━━ Material for this exercise ━━

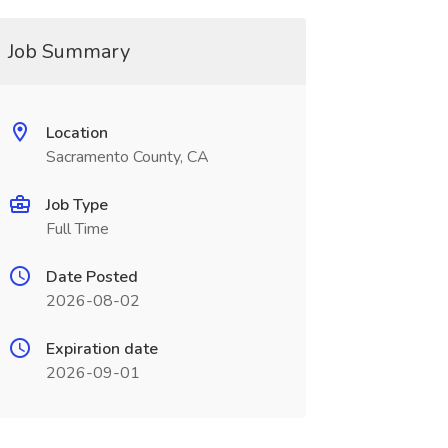
Job Summary
Location
Sacramento County, CA
Job Type
Full Time
Date Posted
2026-08-02
Expiration date
2026-09-01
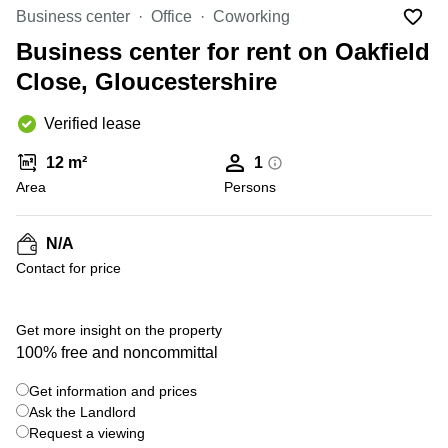
Liverpool
Virtual Office
Business center
Office
Coworking
in
Greater
Gloucestershire
Business center for rent on Oakfield
Manchester
Close, Gloucestershire
Business
Hampshire
Centre
in Leeds
Verified lease
City
Centre
12 m²
1
Business
Area
Persons
Centre
in
Glasgow
N/A
Contact for price
Office
Space in
Edinburgh
+ 6 photos
Get more insight on the property
Office
100% free and noncommittal
Space
in
Get information and prices
Leeds
Ask the Landlord
City
Centre
Request a viewing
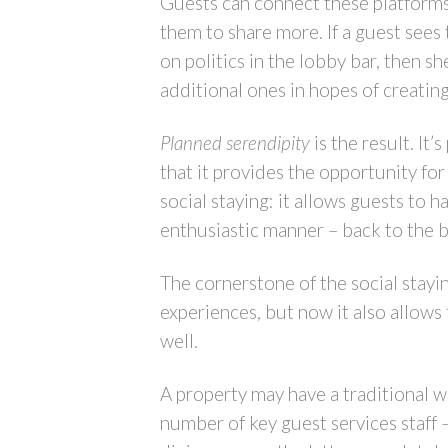
Guests can connect these platforms,
them to share more. If a guest sees 
on politics in the lobby bar, then s
additional ones in hopes of creating
Planned serendipity
is the result. It
that it provides the opportunity fo
social staying: it allows guests to h
enthusiastic manner – back to the 
The cornerstone of the social stayin
experiences, but now it also allow
well.
A property may have a traditional wi
number of key guest services staff 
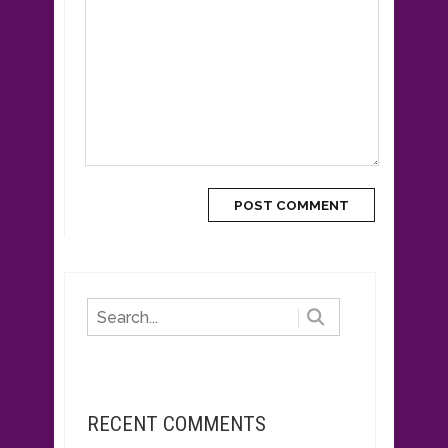
RECENT COMMENTS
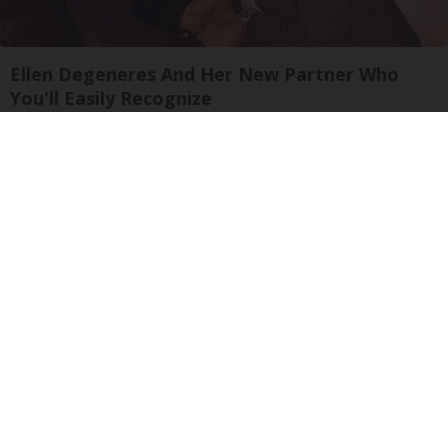
Ellen Degeneres And Her New Partner Who
You'll Easily Recognize
Rank Upwards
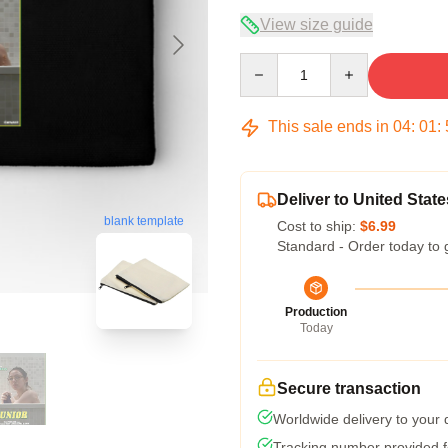
View size guide
Quantity
This sale ends in
04
:
01
:
Deliver to United State
blank template
Cost to ship:
$6.99
Standard - Order today to 
Production
Today
Secure transaction
Worldwide delivery to your
Tracking number provided fo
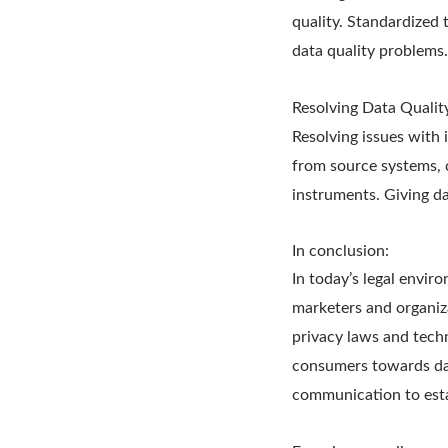
quality. Standardized 
data quality problems.
Resolving Data Quality
Resolving issues with 
from source systems, c
instruments. Giving da
In conclusion:
In today’s legal envir
marketers and organiz
privacy laws and techn
consumers towards data
communication to esta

━━━

Problem to work on = Only the lines from the one containing "data quality problems." through the end of the entries above belong in the answer; repeat them exactly.

Output of the task =
data quality problems.
Resolving Data Quality
Resolving issues with 
from source systems, c
instruments. Giving da
In conclusion:
In today’s legal envir
marketers and organiz
privacy laws and techn
consumers towards data
communication to esta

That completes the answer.